Куда ни обращался потом Максимка, везде ему отвечали одно и то же; наконец, он и сам понял, что его заунывный шыбыр и его грустные песни здесь не по месту, а веселых он петь не умел. Отовсюду его стали гонять с его музыкой; сначала выгоняли попросту, потом начали толкать в шею, а если где и не ьолотнлк, то обещались поколотить в следующий раз... Как провел он целую зиму, чем кормился и где ночевал, - до этого никому не было дела; известен Максимка стал только через год, когда, бросив мечту о песнях, он благополучно служил у Емельянихи в ее пряничном заведении, отпирал ворота, колол дрова, а во время ярмарки бегал на посылках, от хозяйских жильцов. Особенно любил он Афанасия Львовича Курганова, который, бывало, приедет к ним на ярмарку и начнет сорить деньгами: того ему купи, за этим сбегай, - и Максимку сразу приметили все, кто раньше не хотел его знать.
-- А! Старый приятель! - ласково останавливал его кабатчик, когда видел, что Максимка то и дело бегает к соседу менять пустые бутылки на свежие. Заходил бы ко мне, приятель, за покупочкой!
-- Ладно! - подмигивал ему Максимка. - Какой я тебе приятель? - и пробегал мимо.
Благодаря наступившей ярмарке Максимка и теперь был в таком же почете по соседним кабакам, а приезд Афанасия Львовича, ожидавшийся со дня на день, его веселил и радовал, как праздник: опять у него будут и деньги в кармане, и, главное, ненавистная Емельяниха, гроза и бич Максимки, будет гнуться перед Кургановым, говорить тихим и сладким голосом; да и мало ли удовольствий ожидалось от этих дней!

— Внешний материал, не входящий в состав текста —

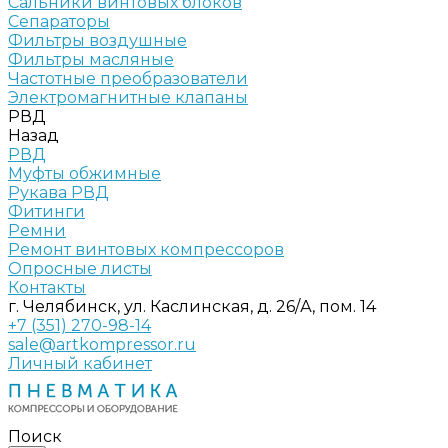
Сальники винтовых блоков
Сепараторы
Фильтры воздушные
Фильтры масляные
Частотные преобразователи
Электромагнитные клапаны
РВД
Назад
РВД
Муфты обжимные
Рукава РВД
Фитинги
Ремни
Ремонт винтовых компрессоров
Опросные листы
Контакты
г. Челябинск, ул. Каслинская, д. 26/А, пом. 14
+7 (351) 270-98-14
sale@artkompressor.ru
Личный кабинет
Поиск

Емельяниха, у которой служил Максимка, была известна всему городу под именем "ведьмы", и это прозвище не раз смущало суеверную душу Максимки. Емельяниха была старая, злая и ворчливая женщина, с лицом желтым и сморщенным, как печеное яблоко. Сначала она жила бедно, а потом выписала откуда-то племянницу, Степаниду Егоровну, молодую вдову с черными глазами, и жизнь потекла у них сытая, довольная; потом обзавелись они домиком, который на ярмарку сдавали приезжим; затем на подмогу выписали Феню, белокурую худенькую сиротку, кормили и растили ее четыре года, одевали, как барышню, но только из Фени не вышло того, что вышло из Степаниды Егоровны: вместо того чтобы петь под гитару, Феня читала библию; от гостей, к которым ее выводили, она убегала; от их шуток, вместо того чтобы покраснеть и опустить глаза, она бледнела и сверкала глазами так сердито, что подгулявшему гостю не было никакого удовольствия.
Не предвидя от нее проку, на Феню безнадежно махнули рукой, прогнали на кухню и взвалили на нее всю черную работу.
-- Наплевать! - сказала Емельяниха. - Ежели дура настоящего счастия не понимает, так пускай с своим лешим зубы точит. Туда и дорога!
"Лешим" был не кто иной, как Максимка, которого Феня всегда утешала, а когда самой приходилось жутко, горевала с ним вместе. Раннее детство ее прошло в ином кругу, она жила в губернском городе у своего дяди, камердинера старого одинокого антиквария, собиравшего монеты, иконы, медали. Уже четыре года прошло, как умерли в один день и дядя и антикварий от какой-то заразы; уже третью ярмарку проводит здесь Феня, но примириться с новою жизнью она не могла; здесь все для нее было чуждо и враждебно, все не согласовалось с последним заветом дяди, который, умирая, говорил ей:
-- Ни в горе, ни в радости загнанными людьми не гнушайся: в них много сердца и правды много. Запомни мое последнее слово: береги себя. Не надейся на свою красоту.
Вырастешь - тогда поймешь, о чем я говорю, а сейчас только запомни.